I now feel hesitant to bring up a point like this in a public forum. So many of those I know in the heart of SV are thoughtful, deeply intelligent, interesting people but this is their blind spot. They have funded or built massive new institutions of social change without much scrutiny but the scrutiny is finally coming and they don’t know how to handle it. They will cut you out or block you for even engaging. Paul Graham and a partner at Andreessen Horowitz unfollowed after I made a few tweets in support of Gawker. A single email from any of these guys could torpedo my next round of funding. I have more to lose than to gain by putting my name next to this.
And that’s the point.
If the price of dissent in Silicon Valley is too high, dissent will find a darker avenue. The next ValleyWag is likely to be more like WikiLeaks. It could be anonymous. It could be outside the jurisdiction of The United States. And it could use all the shiny tools of the web, Tor, bitcoin financing, Zeronet, the blockchain, to exist above the law.
Tarek Fatah writes:
Steyn wrote: “We are witnessing the end of the late 20th-century progressive welfare democracy. The children and grandchildren of those fascists and republicans who waged a bitter civil war for the future of Spain now shrug when a bunch of foreigners blow up their capital. Too sedated even to sue for terms, they capitulate instantly.”

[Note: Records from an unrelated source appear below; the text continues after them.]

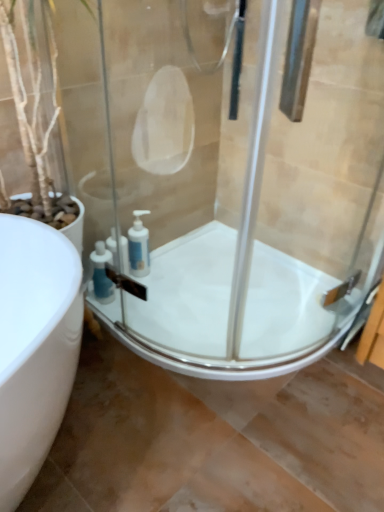 The width and height of the screenshot is (384, 512). Find the location of `free space in front of blue plastic soap dispenser at lower center, the 1th soap dispenser in the left-to-right sequence`. free space in front of blue plastic soap dispenser at lower center, the 1th soap dispenser in the left-to-right sequence is located at coordinates (x=107, y=328). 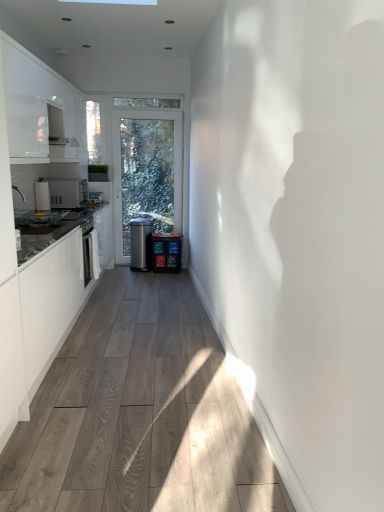 Question: Is satin silver water cooler at center, positioned as the 2th water cooler in right-to-left order, facing towards satin silver microwave at left?

Choices:
 (A) yes
 (B) no

Answer: (B)

Question: Does satin silver water cooler at center, arranged as the 1th water cooler when viewed from the left, have a greater width compared to satin silver microwave at left?

Choices:
 (A) no
 (B) yes

Answer: (A)

Question: From the image's perspective, is satin silver water cooler at center, arranged as the 1th water cooler when viewed from the left, below satin silver microwave at left?

Choices:
 (A) yes
 (B) no

Answer: (A)

Question: Can you confirm if satin silver water cooler at center, arranged as the 1th water cooler when viewed from the left, is positioned to the right of satin silver microwave at left?

Choices:
 (A) yes
 (B) no

Answer: (A)

Question: Is satin silver water cooler at center, arranged as the 1th water cooler when viewed from the left, beside satin silver microwave at left?

Choices:
 (A) no
 (B) yes

Answer: (A)

Question: Is matte plastic water cooler at center, the second water cooler in the left-to-right sequence, bigger or smaller than white glossy cabinet at upper left?

Choices:
 (A) big
 (B) small

Answer: (B)

Question: Is point (155, 234) positioned closer to the camera than point (11, 55)?

Choices:
 (A) farther
 (B) closer

Answer: (A)

Question: Considering the positions of matte plastic water cooler at center, which is the first water cooler in right-to-left order, and white glossy cabinet at upper left in the image, is matte plastic water cooler at center, which is the first water cooler in right-to-left order, taller or shorter than white glossy cabinet at upper left?

Choices:
 (A) short
 (B) tall

Answer: (A)

Question: Looking at their shapes, would you say matte plastic water cooler at center, which is the first water cooler in right-to-left order, is wider or thinner than white glossy cabinet at upper left?

Choices:
 (A) thin
 (B) wide

Answer: (A)

Question: From a real-world perspective, is clear glass window screen at upper left physically located above or below satin silver water cooler at center, positioned as the 2th water cooler in right-to-left order?

Choices:
 (A) below
 (B) above

Answer: (B)

Question: From their relative heights in the image, would you say clear glass window screen at upper left is taller or shorter than satin silver water cooler at center, arranged as the 1th water cooler when viewed from the left?

Choices:
 (A) short
 (B) tall

Answer: (B)

Question: Considering their positions, is clear glass window screen at upper left located in front of or behind satin silver water cooler at center, positioned as the 2th water cooler in right-to-left order?

Choices:
 (A) front
 (B) behind

Answer: (A)

Question: Based on their positions, is clear glass window screen at upper left located to the left or right of satin silver water cooler at center, arranged as the 1th water cooler when viewed from the left?

Choices:
 (A) right
 (B) left

Answer: (B)

Question: From the image's perspective, is white glossy countertop at left located above or below matte plastic water cooler at center, the second water cooler in the left-to-right sequence?

Choices:
 (A) below
 (B) above

Answer: (A)

Question: Is point (24, 353) closer or farther from the camera than point (168, 239)?

Choices:
 (A) farther
 (B) closer

Answer: (B) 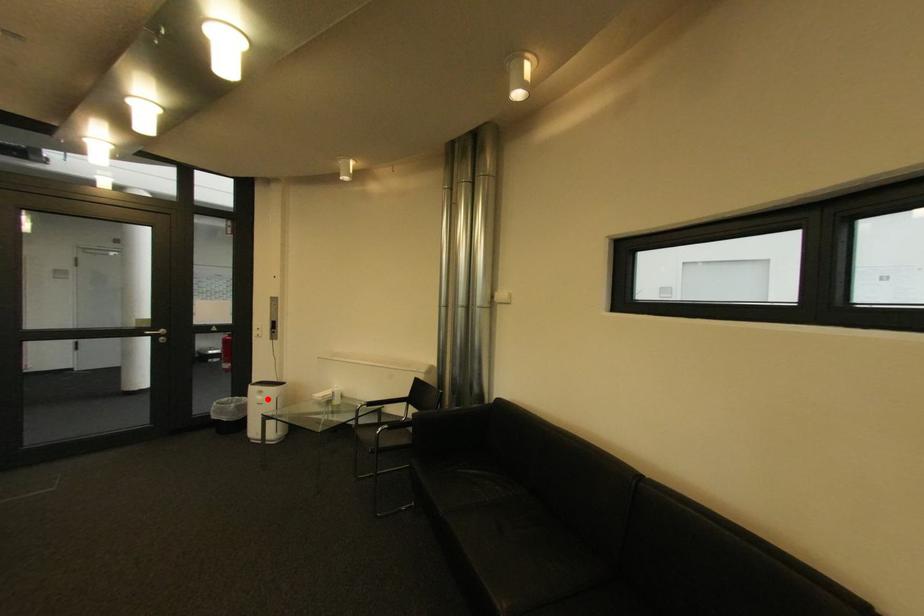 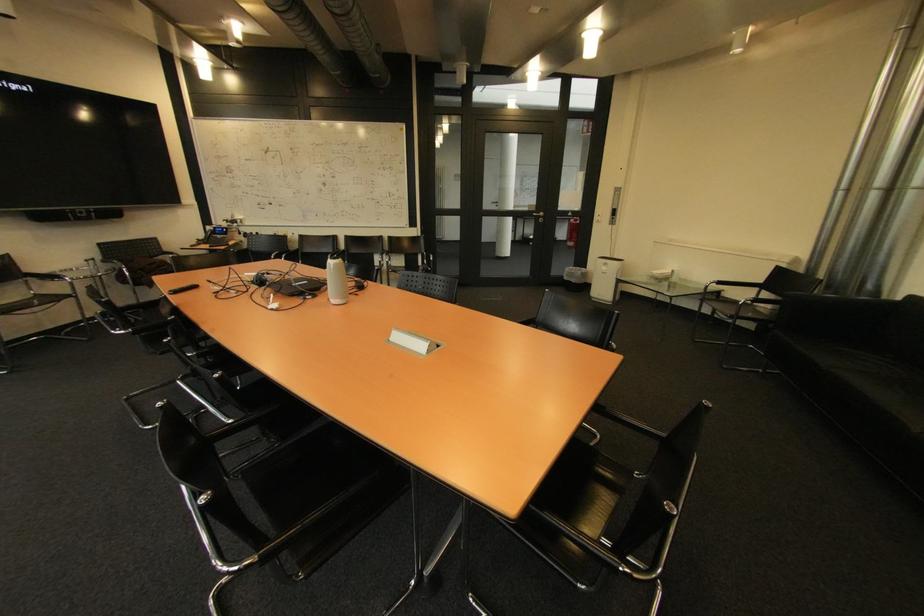 Question: I am providing you with two images of the same scene from different viewpoints. A red point is shown in image1. For the corresponding object point in image2, is it positioned nearer or farther from the camera?

Choices:
 (A) Nearer
 (B) Farther

Answer: (A) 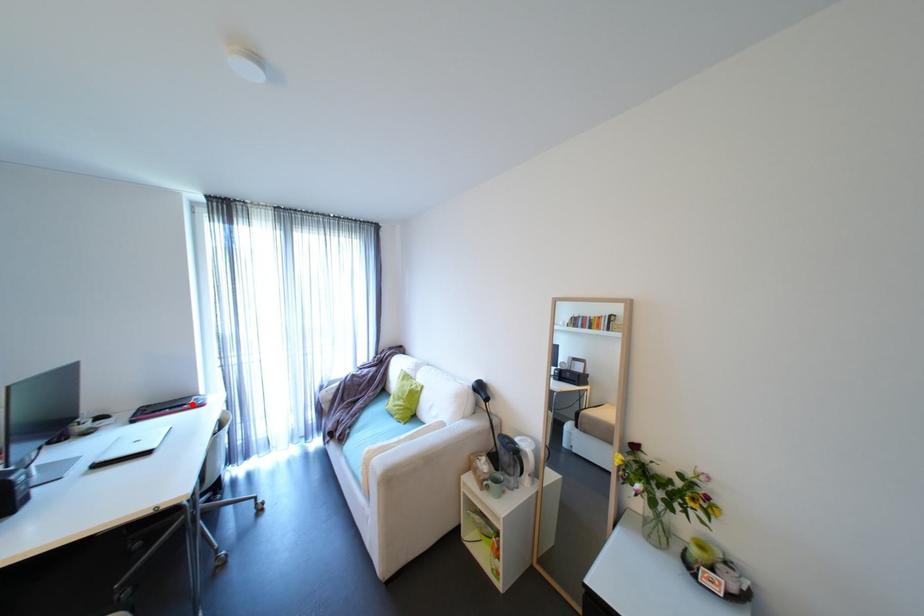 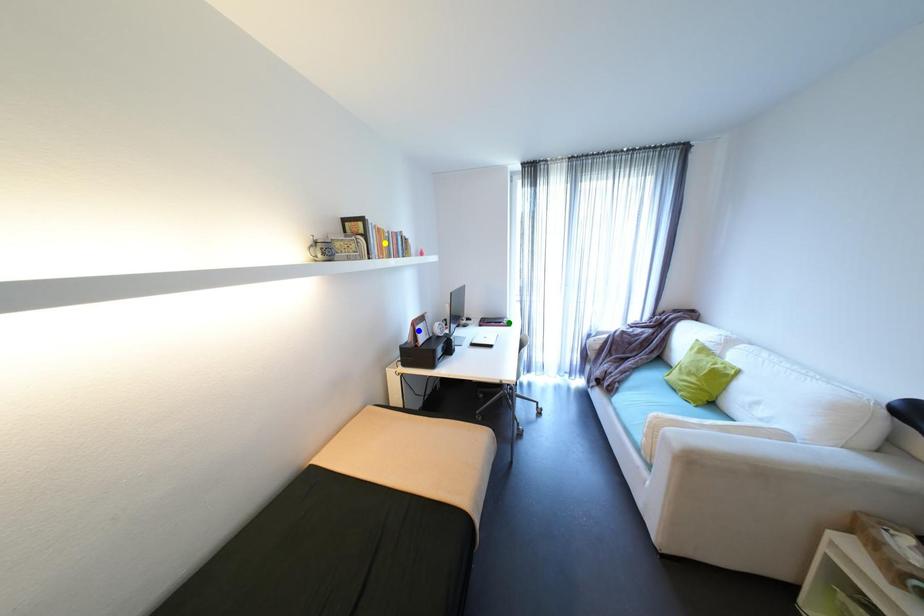 Question: I am providing you with two images of the same scene from different viewpoints. A red point is marked on the first image. You are given multiple points on the second image. Which point in image 2 represents the same 3d spot as the red point in image 1?

Choices:
 (A) yellow point
 (B) green point
 (C) blue point

Answer: (B) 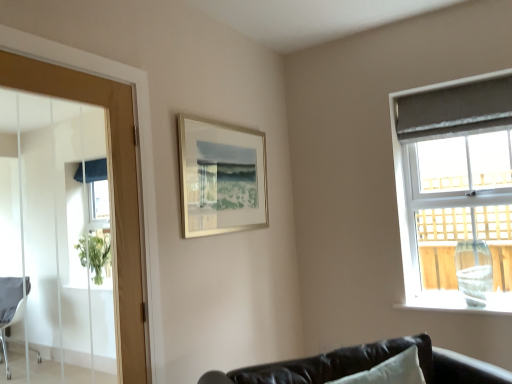 Find the location of a particular element. free spot above wooden door at left (from a real-world perspective) is located at coordinates [68, 67]. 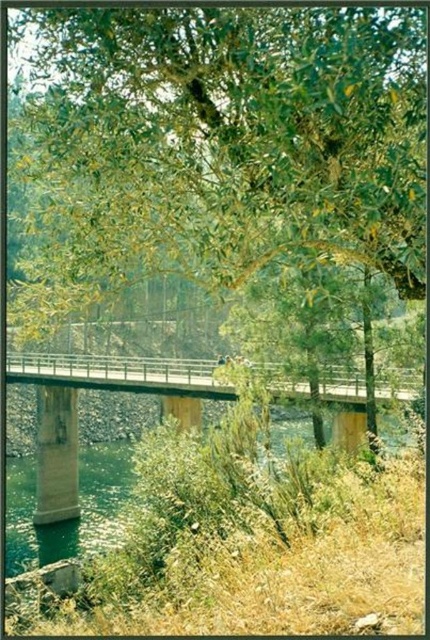 You are standing on the metallic gray bridge at center and want to take a photo of the green leafy tree at center. Which object will appear closer to you in the photo?

The green leafy tree at center will appear closer to you in the photo because it is in front of the metallic gray bridge at center. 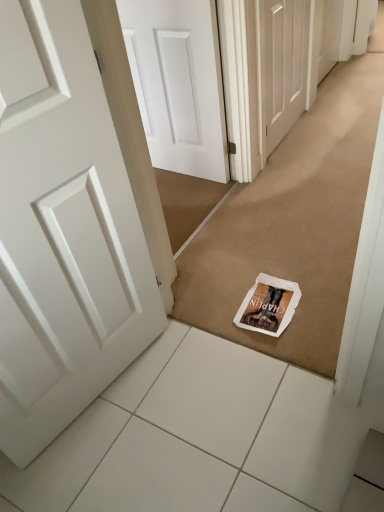 The image size is (384, 512). What do you see at coordinates (199, 437) in the screenshot?
I see `white tile at lower center` at bounding box center [199, 437].

The image size is (384, 512). What are the coordinates of `white paper magazine at center` in the screenshot? It's located at (268, 305).

I want to click on white matte door at center, positioned as the 1th door in back-to-front order, so click(x=285, y=65).

At what (x,y) coordinates should I click in order to perform the action: click on white tile at lower center. Please return your answer as a coordinate pair (x, y). This screenshot has height=512, width=384. Looking at the image, I should click on (199, 437).

From their relative heights in the image, would you say white paper magazine at center is taller or shorter than white matte door at left, which is the 1th door from front to back?

In the image, white paper magazine at center appears to be shorter than white matte door at left, which is the 1th door from front to back.

From a real-world perspective, is white paper magazine at center physically below white matte door at left, which is the 1th door from front to back?

Yes, from a real-world perspective, white paper magazine at center is below white matte door at left, which is the 1th door from front to back.

Is white matte door at left, acting as the 2th door starting from the right, at the back of white paper magazine at center?

No, white paper magazine at center is not facing the opposite direction of white matte door at left, acting as the 2th door starting from the right.

Is white paper magazine at center thinner than white matte door at left, which is the second door in back-to-front order?

No, white paper magazine at center is not thinner than white matte door at left, which is the second door in back-to-front order.

Is white matte door at center, acting as the second door starting from the left, positioned with its back to white matte door at left, which is counted as the 1th door, starting from the left?

white matte door at center, acting as the second door starting from the left, does not have its back to white matte door at left, which is counted as the 1th door, starting from the left.

Are white matte door at center, acting as the second door starting from the left, and white matte door at left, the 2th door when ordered from top to bottom, beside each other?

No, white matte door at center, acting as the second door starting from the left, is not making contact with white matte door at left, the 2th door when ordered from top to bottom.

Considering the relative sizes of white matte door at center, acting as the second door starting from the left, and white matte door at left, acting as the 2th door starting from the right, in the image provided, is white matte door at center, acting as the second door starting from the left, bigger than white matte door at left, acting as the 2th door starting from the right,?

No, white matte door at center, acting as the second door starting from the left, is not bigger than white matte door at left, acting as the 2th door starting from the right.

From the image's perspective, which one is positioned higher, white matte door at center, acting as the second door starting from the left, or white matte door at left, positioned as the 1th door in bottom-to-top order?

white matte door at center, acting as the second door starting from the left.

Can you confirm if white matte door at left, which is the 1th door from front to back, is taller than white paper magazine at center?

Correct, white matte door at left, which is the 1th door from front to back, is much taller as white paper magazine at center.

Between white matte door at left, the 2th door when ordered from top to bottom, and white paper magazine at center, which one is positioned in front?

white matte door at left, the 2th door when ordered from top to bottom.

Does white matte door at left, positioned as the 1th door in bottom-to-top order, have a lesser width compared to white paper magazine at center?

Yes, white matte door at left, positioned as the 1th door in bottom-to-top order, is thinner than white paper magazine at center.

Is point (37, 67) closer or farther from the camera than point (291, 319)?

Point (37, 67) is closer to the camera than point (291, 319).

Can you confirm if white matte door at center, arranged as the 1th door when viewed from the top, is positioned to the right of white paper doormat at center?

Incorrect, white matte door at center, arranged as the 1th door when viewed from the top, is not on the right side of white paper doormat at center.

Considering the relative sizes of white matte door at center, acting as the second door starting from the left, and white paper doormat at center in the image provided, is white matte door at center, acting as the second door starting from the left, smaller than white paper doormat at center?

There was an outcry among Canada’s Islamists, who took Steyn and Maclean’s to the Ontario and British Columbia Human Rights Commissions.
My fellow Sun columnist, Farzana Hassan, and I wrote a rejoinder in Maclean’s titled, “Mark Steyn has a right to be wrong.”
Today, I recognize, Steyn was right and I was wrong. (…)
Chia Barsen, a 32-year old Canadian Marxist, was 10 when his family fled Islamic Iran, political refugees escaping the murderous rule of its barbaric ayatollahs.
Commenting on the liberal left’s reaction to the Oralando massacre, Barsen wrote on his blog:
“Blaming guns for the Islamist murder of 49 people in the Orlando gay club, is like saying that Zyklon B gas was the cause of the Holocausts and not the Nazis. Gun control is a clear and present issue in the U.S. and there are countless episodes of shootings in the U.S. to justify the removal of all guns (not just automatic weapons), from the streets.
“However, piggybacking on the gun control debate and not making any mention of the threat of Political Islam and Islamism, is the furthering of a political agenda and not simple ignorance or apathy.”